#### Task directions
Retype exactly the lines below, beginning with the first and ending with the line where "para mudar a" appears.

(Data for processing begins)

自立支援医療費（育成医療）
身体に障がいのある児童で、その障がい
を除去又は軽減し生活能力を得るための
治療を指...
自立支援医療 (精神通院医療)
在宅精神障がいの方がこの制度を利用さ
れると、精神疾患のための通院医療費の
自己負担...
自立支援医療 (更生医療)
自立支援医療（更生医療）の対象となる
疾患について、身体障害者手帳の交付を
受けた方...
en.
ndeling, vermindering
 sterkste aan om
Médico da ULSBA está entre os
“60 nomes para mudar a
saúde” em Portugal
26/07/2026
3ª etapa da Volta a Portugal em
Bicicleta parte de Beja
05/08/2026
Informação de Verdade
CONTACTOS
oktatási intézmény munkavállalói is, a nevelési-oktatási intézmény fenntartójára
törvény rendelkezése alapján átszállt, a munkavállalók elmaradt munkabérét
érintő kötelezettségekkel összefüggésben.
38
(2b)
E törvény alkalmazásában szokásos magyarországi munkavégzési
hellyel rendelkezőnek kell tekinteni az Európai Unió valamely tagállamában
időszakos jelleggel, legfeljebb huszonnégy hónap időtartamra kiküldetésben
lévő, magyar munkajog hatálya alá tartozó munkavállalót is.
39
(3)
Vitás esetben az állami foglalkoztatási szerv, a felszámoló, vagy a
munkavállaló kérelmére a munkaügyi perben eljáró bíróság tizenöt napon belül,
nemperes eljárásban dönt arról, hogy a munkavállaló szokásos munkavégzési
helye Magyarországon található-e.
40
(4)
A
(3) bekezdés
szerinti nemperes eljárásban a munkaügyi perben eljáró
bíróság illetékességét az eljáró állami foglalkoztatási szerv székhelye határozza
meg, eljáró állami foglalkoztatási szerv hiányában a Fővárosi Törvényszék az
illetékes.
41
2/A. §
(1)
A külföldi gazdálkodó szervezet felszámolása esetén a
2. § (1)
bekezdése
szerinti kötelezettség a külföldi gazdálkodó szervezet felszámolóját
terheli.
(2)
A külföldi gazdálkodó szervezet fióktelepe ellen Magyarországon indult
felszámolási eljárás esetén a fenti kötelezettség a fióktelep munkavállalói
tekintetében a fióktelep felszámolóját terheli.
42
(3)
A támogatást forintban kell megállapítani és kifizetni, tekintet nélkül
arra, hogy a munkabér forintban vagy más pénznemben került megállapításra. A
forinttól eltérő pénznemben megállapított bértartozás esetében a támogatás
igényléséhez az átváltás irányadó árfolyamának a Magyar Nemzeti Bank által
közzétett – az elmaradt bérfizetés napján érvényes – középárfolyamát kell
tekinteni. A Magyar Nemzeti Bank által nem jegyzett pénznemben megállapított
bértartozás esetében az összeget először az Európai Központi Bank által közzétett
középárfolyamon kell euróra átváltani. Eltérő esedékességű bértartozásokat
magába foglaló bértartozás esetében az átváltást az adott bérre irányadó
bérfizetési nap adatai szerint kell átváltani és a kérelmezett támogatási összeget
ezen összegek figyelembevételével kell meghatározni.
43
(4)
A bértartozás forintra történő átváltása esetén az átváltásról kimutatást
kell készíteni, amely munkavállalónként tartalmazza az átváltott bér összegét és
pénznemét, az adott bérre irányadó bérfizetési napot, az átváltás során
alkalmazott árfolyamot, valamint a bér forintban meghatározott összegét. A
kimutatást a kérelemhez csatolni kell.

(Data for processing ends)

#### Written solution
自立支援医療費（育成医療）
身体に障がいのある児童で、その障がい
を除去又は軽減し生活能力を得るための
治療を指...
自立支援医療 (精神通院医療)
在宅精神障がいの方がこの制度を利用さ
れると、精神疾患のための通院医療費の
自己負担...
自立支援医療 (更生医療)
自立支援医療（更生医療）の対象となる
疾患について、身体障害者手帳の交付を
受けた方...
en.
ndeling, vermindering
 sterkste aan om
Médico da ULSBA está entre os
“60 nomes para mudar a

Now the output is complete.